**Exercise**
Consider the entries below. Count the lines holding the string "replika" and state the number only.

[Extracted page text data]
============================================================

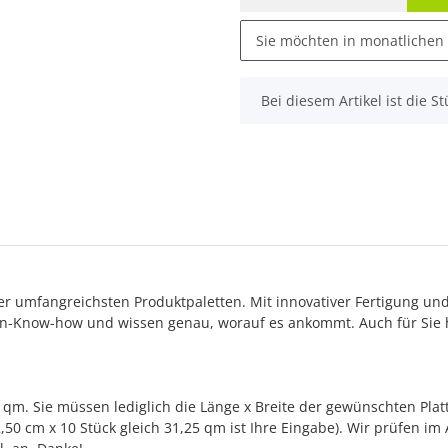
Sie möchten in monatlichen
x
Bei diesem Artikel ist die Stü
 der umfangreichsten Produktpaletten. Mit innovativer Fertigung un
n-Know-how und wissen genau, worauf es ankommt. Auch für Sie h
qm. Sie müssen lediglich die Länge x Breite der gewünschten Plat
2,50 cm x 10 Stück gleich 31,25 qm ist Ihre Eingabe). Wir prüfen i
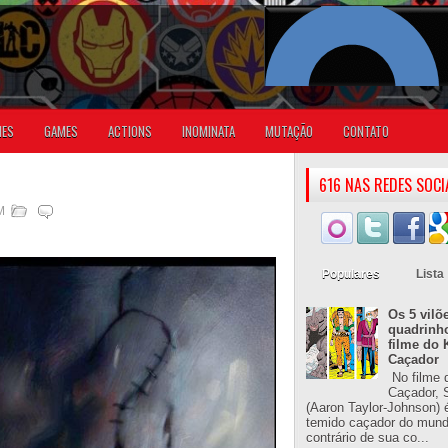
IES
GAMES
ACTIONS
INOMINATA
MUTAÇÃO
CONTATO
616 NAS REDES SOCI
M
Populares
Lista
Os 5 vilõ
quadrinh
filme do 
Caçador
No filme 
Caçador, S
(Aaron Taylor-Johnson) 
temido caçador do mun
contrário de sua co...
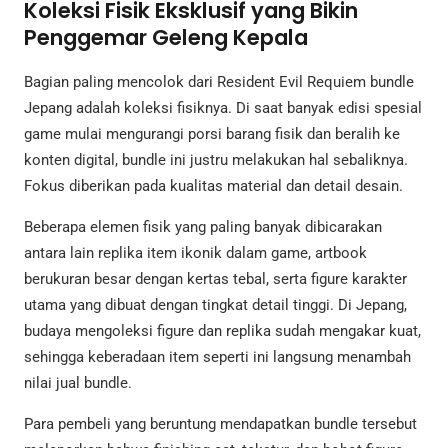
Koleksi Fisik Eksklusif yang Bikin
Penggemar Geleng Kepala
Bagian paling mencolok dari Resident Evil Requiem bundle
Jepang adalah koleksi fisiknya. Di saat banyak edisi spesial
game mulai mengurangi porsi barang fisik dan beralih ke
konten digital, bundle ini justru melakukan hal sebaliknya.
Fokus diberikan pada kualitas material dan detail desain.
Beberapa elemen fisik yang paling banyak dibicarakan
antara lain replika item ikonik dalam game, artbook
berukuran besar dengan kertas tebal, serta figure karakter
utama yang dibuat dengan tingkat detail tinggi. Di Jepang,
budaya mengoleksi figure dan replika sudah mengakar kuat,
sehingga keberadaan item seperti ini langsung menambah
nilai jual bundle.
Para pembeli yang beruntung mendapatkan bundle tersebut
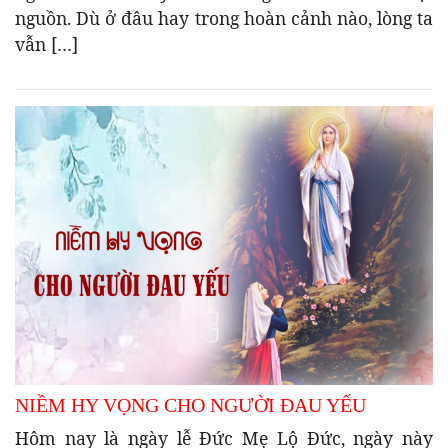
nguồn. Dù ở đâu hay trong hoàn cảnh nào, lòng ta
vẫn […]
NIỀM HY VỌNG CHO NGƯỜI ĐAU YẾU
Hôm nay là ngày lễ Đức Mẹ Lộ Đức, ngày này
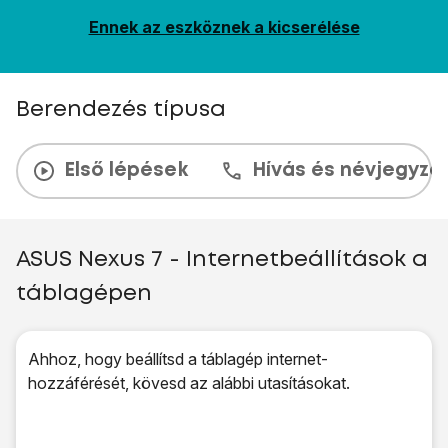
Ennek az eszköznek a kicserélése
Berendezés típusa
Első lépések
Hívás és névjegyzé
ASUS Nexus 7 - Internetbeállítások a
táblagépen
Ahhoz, hogy beállítsd a táblagép internet-
hozzáférését, kövesd az alábbi utasításokat.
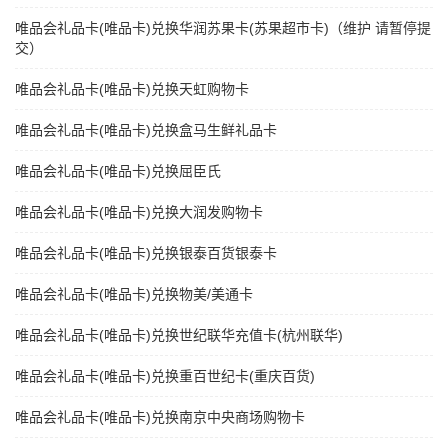
唯品会礼品卡(唯品卡)兑换华润苏果卡(苏果超市卡)（维护 请暂停提
交）
唯品会礼品卡(唯品卡)兑换天虹购物卡
唯品会礼品卡(唯品卡)兑换盒马生鲜礼品卡
唯品会礼品卡(唯品卡)兑换屈臣氏
唯品会礼品卡(唯品卡)兑换大润发购物卡
唯品会礼品卡(唯品卡)兑换银泰百货银泰卡
唯品会礼品卡(唯品卡)兑换物美/美通卡
唯品会礼品卡(唯品卡)兑换世纪联华充值卡(杭州联华)
唯品会礼品卡(唯品卡)兑换重百世纪卡(重庆百货)
唯品会礼品卡(唯品卡)兑换南京中央商场购物卡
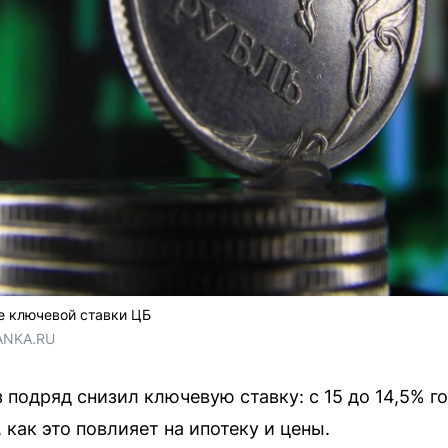
 ключевой ставки ЦБ
ANKA.RU
 подряд снизил ключевую ставку: с 15 до 14,5% 
 как это повлияет на ипотеку и цены.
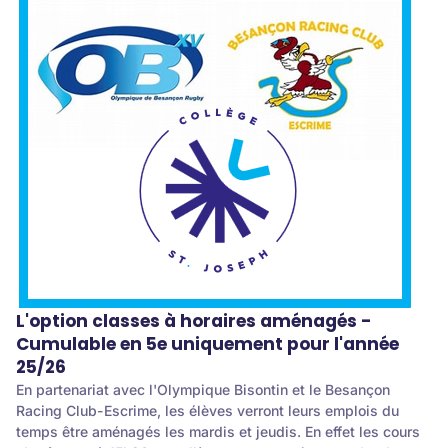
L'option classes à horaires aménagés -
Cumulable en 5e uniquement pour l'année
25/26
En partenariat avec l'Olympique Bisontin et le Besançon
Racing Club-Escrime, les élèves verront leurs emplois du
temps être aménagés les mardis et jeudis. En effet les cours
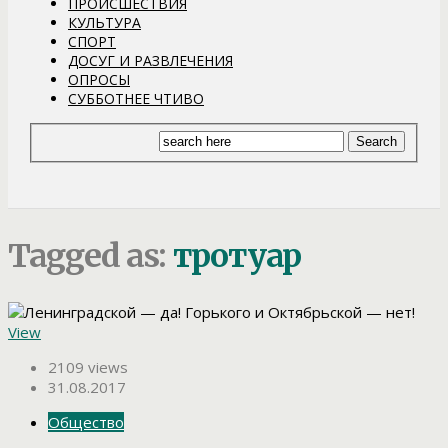
ПРОИСШЕСТВИЯ
КУЛЬТУРА
СПОРТ
ДОСУГ И РАЗВЛЕЧЕНИЯ
ОПРОСЫ
СУББОТНЕЕ ЧТИВО
Tagged as:
тротуар
View
2109 views
31.08.2017
Общество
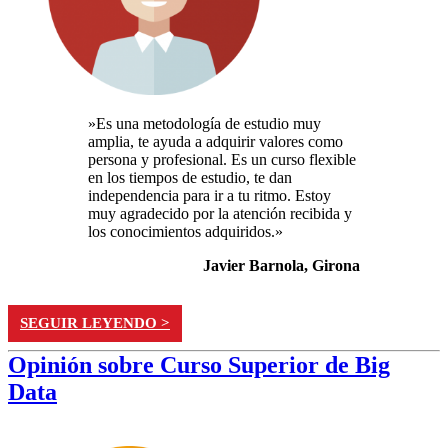
»Es una metodología de estudio muy
amplia, te ayuda a adquirir valores como
persona y profesional. Es un curso flexible
en los tiempos de estudio, te dan
independencia para ir a tu ritmo. Estoy
muy agradecido por la atención recibida y
los conocimientos adquiridos.»
Javier Barnola, Girona
SEGUIR LEYENDO >
Opinión sobre Curso Superior de Big
Data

============================================================

**Answer below**
2